Son olarak bahsetmek istediğim filmin son kısmıdır. Bu tür filmlerin sonu hep aynıdır çünkü. Farklı olan okuldan gönderilir ve katı sistem kaldığı yerden devam eder. Senaristlerin bile eğitimden umudunu kesmiş olması ne acı… Filmde anlatılmak istenen bir diğer olgu da ‘başarılı olmak her şey değildir’ düşüncesidir. Ancak filmin sonu bu olguyla da ters düşüyor. Ebeveynlerin istekleri doğrultusunda çocuklar hayallerinden vazgeçiyor ve bu duruma uygun tepki kesinlikle masanın üstüne çıkmak falan değildir. Bu şekilde de bir diğer filmime geçiyorum.

‘Eğer’ filmi katı bir İngiliz lisesinde eğitim gören öğrencilerin özgürlük arayışını konu alır. Film iki karakterle anlatılır: Travis ve Jude. Travis okulun belalı tipidir. Fakat iflah olmaz bir serseri olarak görülen Travis, aptal değildir. Yazısı güçlüdür ve edebiyat tutkusu vardır. Tabir yerindeyse şair ruhludur. Lİsenin müdürünün dediği gibi, bu kadar belaya yol açması öne çıkmak istemesinin tezahürü müdür bilinmez… Diğer karakterimiz ise Jude. Jude okula yeni gelmiş ve pek sosyal olmayan bir öğrencidir. Film hakkındaki yorumlara baktığımda Jude ile ilgili bir tahlil göremedim. Bence Jude, okuldaki tüm öğrencilerin özeti konumundadır. Kurallara olabildiğince sadık gerek yaşıtları gerekse üstleri tarafından zorbalığa uğrayan fakat ses çıkarmayı aklından bile geçirmeyen örnek öğrencidir. Bu kadar uslu olmasının ardında yatan sebep ise saygıda kusur etmek istememesi ya da üstün bir ahlaka sahip olmasından değil, korkmasıdır.

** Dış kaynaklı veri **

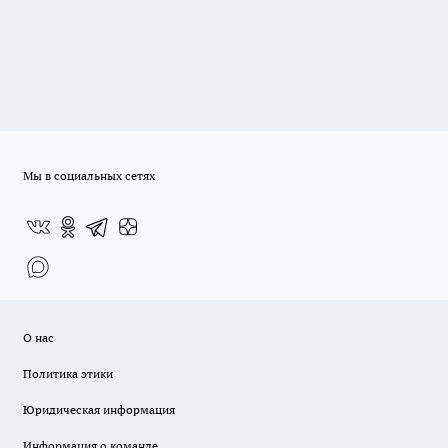
Мы в социальных сетях
О нас
Политика этики
Юридическая информация
Информация о команде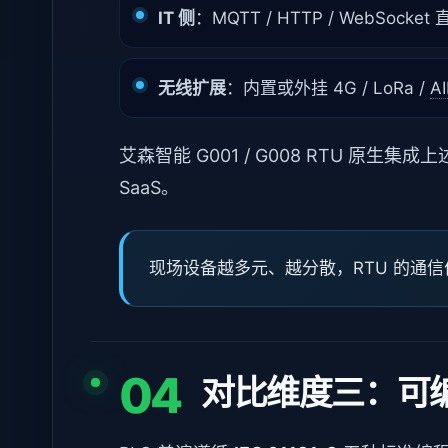
IT 侧
：MQTT / HTTP / WebSocke
无线扩展
：内置或外挂 4G / LoRa /
AI
艾森智能 G001 / G008 RTU 原生集
SaaS。
现场设备越多元、越分散，RTU 的通
04
对比维度三：可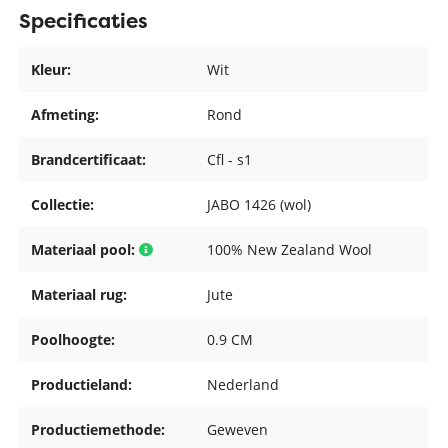
Specificaties
Kleur:
Wit
Afmeting:
Rond
Brandcertificaat:
Cfl - s1
Collectie:
JABO 1426 (wol)
Materiaal pool:
100% New Zealand Wool
Materiaal rug:
Jute
Poolhoogte:
0.9 CM
Productieland:
Nederland
Productiemethode:
Geweven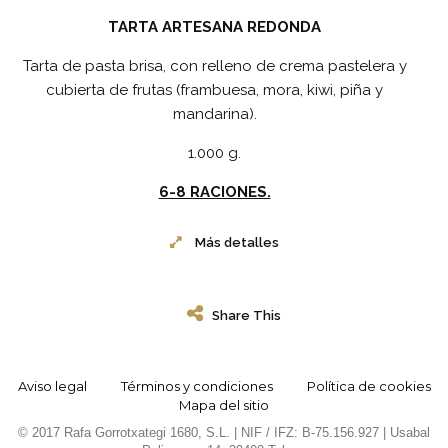
TARTA ARTESANA REDONDA
Tarta de pasta brisa, con relleno de crema pastelera y
cubierta de frutas (frambuesa, mora, kiwi, piña y
mandarina).
1.000 g.
6-8 RACIONES.
Más detalles
Share This
Aviso legal
Términos y condiciones
Política de cookies
Mapa del sitio
© 2017 Rafa Gorrotxategi 1680, S.L. | NIF / IFZ: B-75.156.927 | Usabal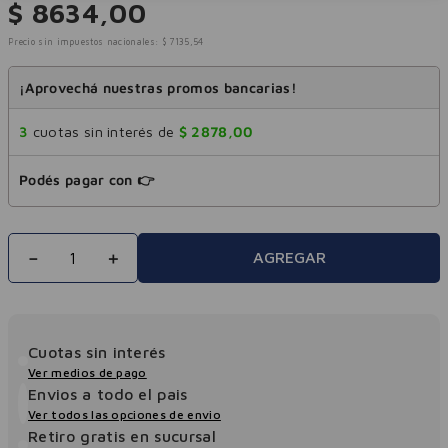
$
8634
,
00
Precio sin impuestos nacionales:
$
7135
,
54
¡Aprovechá nuestras promos bancarias!
3
cuotas sin interés de
$
2878
,
00
Podés pagar con 👉
－
＋
AGREGAR
Cuotas sin interés
Ver medios de pago
Envios a todo el pais
Ver todos las opciones de envio
Retiro gratis en sucursal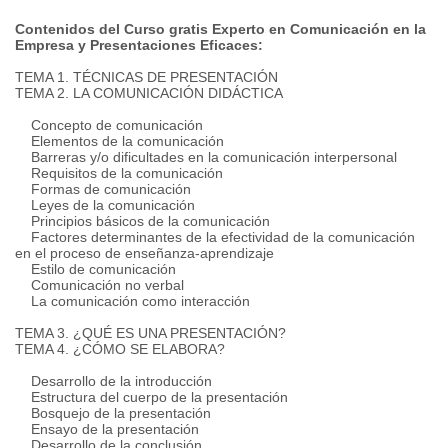
Contenidos del Curso gratis Experto en Comunicación en la
Empresa y Presentaciones Eficaces:
TEMA 1. TÉCNICAS DE PRESENTACIÓN
TEMA 2. LA COMUNICACIÓN DIDÁCTICA
Concepto de comunicación
Elementos de la comunicación
Barreras y/o dificultades en la comunicación interpersonal
Requisitos de la comunicación
Formas de comunicación
Leyes de la comunicación
Principios básicos de la comunicación
Factores determinantes de la efectividad de la comunicación
en el proceso de enseñanza-aprendizaje
Estilo de comunicación
Comunicación no verbal
La comunicación como interacción
TEMA 3. ¿QUÉ ES UNA PRESENTACIÓN?
TEMA 4. ¿CÓMO SE ELABORA?
Desarrollo de la introducción
Estructura del cuerpo de la presentación
Bosquejo de la presentación
Ensayo de la presentación
Desarrollo de la conclusión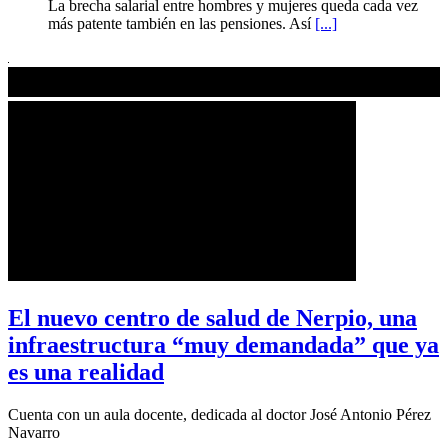
La brecha salarial entre hombres y mujeres queda cada vez
más patente también en las pensiones. Así
[...]
El nuevo centro de salud de Nerpio, una
infraestructura “muy demandada” que ya
es una realidad
Cuenta con un aula docente, dedicada al doctor José Antonio Pérez
Navarro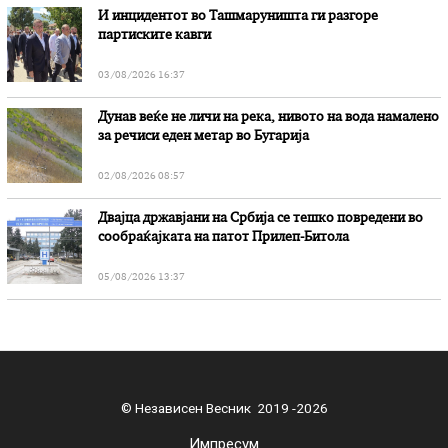
И инцидентот во Ташмаруништa ги разгоре
партиските кавги
03/08/2026 16:37
Дунав веќе не личи на река, нивото на вода намалено
за речиси еден метар во Бугарија
02/08/2026 08:57
Двајца државјани на Србија се тешко повредени во
сообраќајката на патот Прилеп-Битола
05/08/2026 13:37
© Независен Весник 2019 -2026
Импресум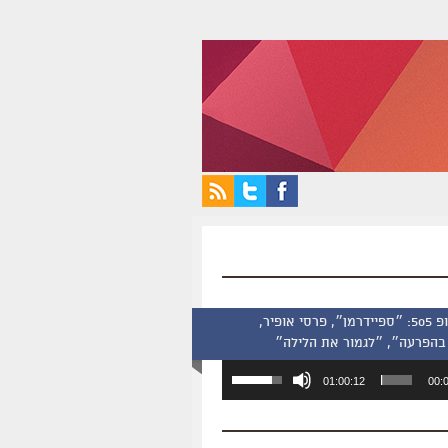
סינמסקופ 505: ״ספיידרמן״, פרסי אופיר,
בהפרעה״, ״לגמור את הלילה״
השתמש
01:00:12
00:
במקש
למעלה/למטה
כדי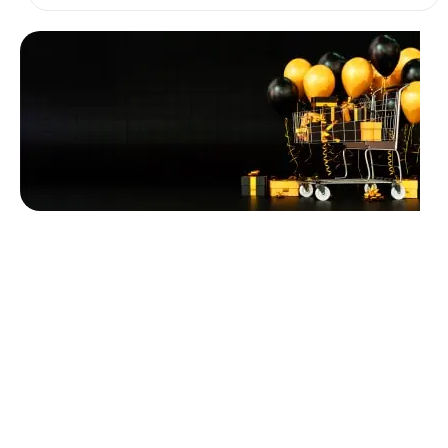
Unbeatable offers
Black Friday
Blowout!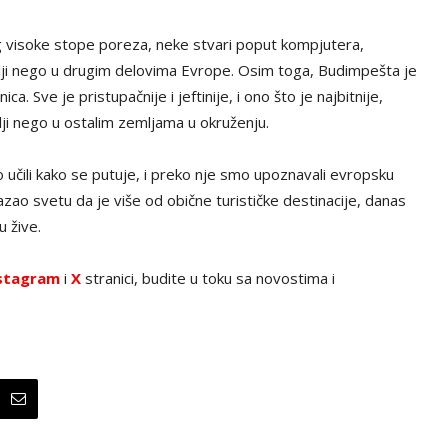
bog visoke stope poreza, neke stvari poput kompjutera,
plji nego u drugim delovima Evrope. Osim toga, Budimpešta je
. Sve je pristupačnije i jeftinije, i ono što je najbitnije,
lji nego u ostalim zemljama u okruženju.
učili kako se putuje, i preko nje smo upoznavali evropsku
okazao svetu da je više od obične turističke destinacije, danas
u žive.
stagram
i
X
stranici, budite u toku sa novostima i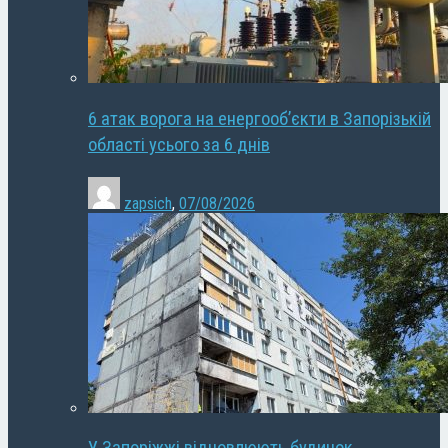
6 атак ворога на енергооб’єкти в Запорізькій
області усього за 6 днів
zapsich
,
07/08/2026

Okulda söz sahibi üç yönetim var. Kilise, askerler ve okul yönetimi. Kilisede geçen vaazların aşıladığı duygu, korkudur. Askerler ve generallerin aşıladığı davranış, şiddettir. Okul yönetiminin öğrencileri disipline etme yolu, özgürlüklerini elinden almaktır. Bu üç öğretinin öğrenciler üstündeki etkisi filmin sonunda görülür. Filmin sonu benim için oldukça özel. Yapıt öğrencilerin okula gerçek manada savaş açmaları ile sonlanır. İlk izlediğimde sonu oldukça abartılı bulsam da üstüne düşününce gayet yerinde olduğuna karar kıldım. Kendilerine öğretileni yaptılar nasıl olsa: Askerlerin yönetimindeki gezilerde şiddetin tek çözüm olduğunu öğrendiler, kilisedeki vaazlarda korkunun insanlara istediğini yaptırdığını fark ettiler, okul yönetiminin tavrıyla baskı kurmadan dertlerini anlatamayacaklarını düşündüler.

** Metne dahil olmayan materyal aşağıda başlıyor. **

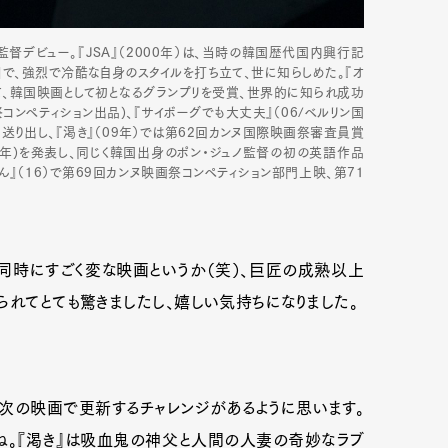
監督デビュー。『JSA』（2000年）は、当時の韓国歴代国内興行記
』で、強烈で冷酷な自身のスタイルを打ち立て、世に知らしめた。『オ
いて、韓国映画として初となるグランプリを受賞、世界的に知られ成功
祭コンペティション出品)、『サイボーグでも大丈夫』（06/ベルリン国
送り出し、『渇き』（09年）では第62回カンヌ国際映画祭審査員賞
13年)を発表し、同じく韓国出身のポン・ジュノ監督の初の英語作品
ん』（16）で第69回カンヌ映画祭コンペティション部門上映、第71
同時にすごく変な映画というか（笑）、巨匠の成熟以上
られてとても驚きましたし、嬉しい気持ちになりました。
次の映画で更新するチャレンジがあるように思います。
すね。『渇き』は吸血鬼の神父と人間の人妻の奇妙なラブ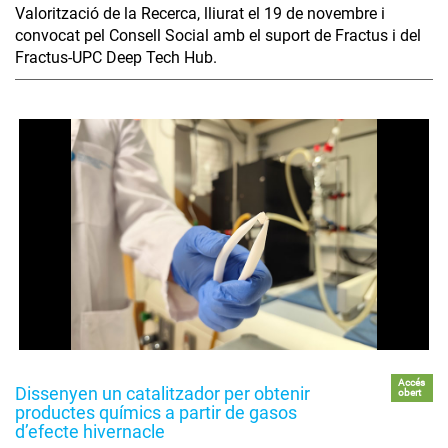
Valorització de la Recerca, lliurat el 19 de novembre i
convocat pel Consell Social amb el suport de Fractus i del
Fractus-UPC Deep Tech Hub.
Accés
Dissenyen un catalitzador per obtenir
obert
productes químics a partir de gasos
d’efecte hivernacle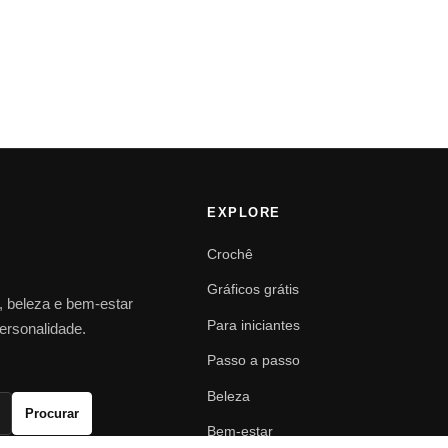
EXPLORE
Crochê
Gráficos grátis
o, beleza e bem-estar
Para iniciantes
personalidade.
Passo a passo
Beleza
Procurar
Bem-estar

Gelelim ilk başta bahsettiğimiz ‘Gereğinden katı disiplin insanı düzeltir mi?’ sorusuna… Sadece disiplin diye indirgemek istemiyorum. Cehennem veya hapisle korkutmak, kötülük etmeyeceği değil edemeyeceği bir psikolojiye sokmak insanı düzeltir mi? Pek çoğumuzun aşina olduğu Otomatik Portakal kitabında bu konu işlenir. Fakat kitapta olduğu gibi, birine işkence etmeye lüzum yok. Günlük hayatta televizyon, medya ya da ilişkilerimizde karşılaştığımız tehditlerle kendimizi kötülükten uzak tutabilir miyiz? Yapacağımız davranışın kötü sonuçları olacağını bilerek ondan uzak durmak pek tabii rutinimiz olmuş bir metot. Buna tedbir demek de yanlış olmaz fakat olay “Eğer bunu yaparsam birilerinin canını yakabilirim”den “Eğer bunu yaparsam cezalandırılırım”a dönüştüğünde ipin ucunu kaçırmışız demektir. ‘Eğer’ filminde iki ters dayatma karşı karşıyadır. Kilise yaptığı her itaatsizlik için cehennem uyarısı yaparken generaller savaşın dünyada tek çözüm olduğunu öğütler. Bu durumda öğrenciler üzerinde hangisinin ağır bastığını görmek pek de zor olmasa gerek. Filmde geçen “When do we live? That’s what I want to know” sözü güya disiplin adı altında yapılan psikolojik işkenceyi yeterince anlatabilir umarım.